You can't. Since MPEG was designed for video the frame rate is tied to
industry standards (PAL/NTSC). While some MPEG codecs may allow you encode
at non-standard rates, the resulting file will probably only be decoded by
the same codec. You lose your portability.
> At the moment I defined frame_rate=2 this is 24 frames/sec.
> And then I used a loop to replicate each frame 24 times.
> The mpeg file gets horrible big. I'am using 'IDLgrMPEG'
> Any bette ideas?
Don't use MPEG. Or I should say, don't use MPEG-1 or MPEG-2.
While it is probably the most portable video file format (MPEG-1 that is),
it just can't compete with newer codecs. Plus, MPEG wasn't designed with
scientific animations in mind and it produces terrible results unless the
quality settings are very high. Yes, probably *no* codec programmers were
thinking of the scientists but there are codecs that do sci animations
better.
To choose a codec, think of your audience. You will end up trading file
size and quality for codec availability. The best decoders are freely
available for PC and Mac. There are a few better one's available for Xanim.

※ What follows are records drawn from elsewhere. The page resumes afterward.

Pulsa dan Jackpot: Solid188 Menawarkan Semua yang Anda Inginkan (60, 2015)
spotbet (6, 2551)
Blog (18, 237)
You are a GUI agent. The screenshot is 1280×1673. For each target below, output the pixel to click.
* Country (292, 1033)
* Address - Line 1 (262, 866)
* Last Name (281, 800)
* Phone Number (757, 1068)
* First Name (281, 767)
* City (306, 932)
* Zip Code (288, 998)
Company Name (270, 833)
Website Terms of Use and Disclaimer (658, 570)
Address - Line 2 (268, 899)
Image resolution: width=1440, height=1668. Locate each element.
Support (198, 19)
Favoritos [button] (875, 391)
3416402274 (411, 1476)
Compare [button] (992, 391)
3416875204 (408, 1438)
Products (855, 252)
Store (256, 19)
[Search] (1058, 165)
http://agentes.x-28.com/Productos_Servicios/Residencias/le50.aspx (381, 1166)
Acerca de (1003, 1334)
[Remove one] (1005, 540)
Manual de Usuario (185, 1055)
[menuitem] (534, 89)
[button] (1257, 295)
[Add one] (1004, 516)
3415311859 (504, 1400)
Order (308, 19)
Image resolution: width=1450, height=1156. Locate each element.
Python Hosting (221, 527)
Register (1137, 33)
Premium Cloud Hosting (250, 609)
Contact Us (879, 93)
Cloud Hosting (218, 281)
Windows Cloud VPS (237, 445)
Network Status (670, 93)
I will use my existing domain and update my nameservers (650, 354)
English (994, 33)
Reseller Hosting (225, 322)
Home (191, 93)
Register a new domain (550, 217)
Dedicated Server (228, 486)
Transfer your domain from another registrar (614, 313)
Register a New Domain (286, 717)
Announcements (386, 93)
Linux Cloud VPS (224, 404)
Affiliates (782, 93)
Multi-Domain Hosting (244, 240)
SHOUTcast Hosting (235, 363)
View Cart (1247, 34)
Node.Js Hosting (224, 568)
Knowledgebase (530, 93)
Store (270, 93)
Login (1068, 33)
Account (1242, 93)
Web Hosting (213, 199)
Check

In my experience, the best codecs for sci anim ("best" being based on file
size and quality) are:
Sorenson video 3 (PC & Mac - codec ships with quicktime)
Ligos Indeo Video 5 (PC, Mac, UNIX Xanim - www.ligos.com)
DivX (MPEG-4) (PC, Mac & Linux - free codec www.divx.com)
If you have access to a PC, I *highly* recommend Ronn Kling's AVI2IDL
windows only .dlm based on Oleg Kornilov's code which provides an interface
to the Win32 AVIFile interface. This is by far the easiest way to create
high quality animations using IDL. If not, you'll want to write the
individual frames to disk and find a program that can stitch them together.
I'm sure there are many for the Mac, but it might be more difficult to find
good ones that run on Linux or other UNIX systems (mainly because the codecs
aren't available, at least for free).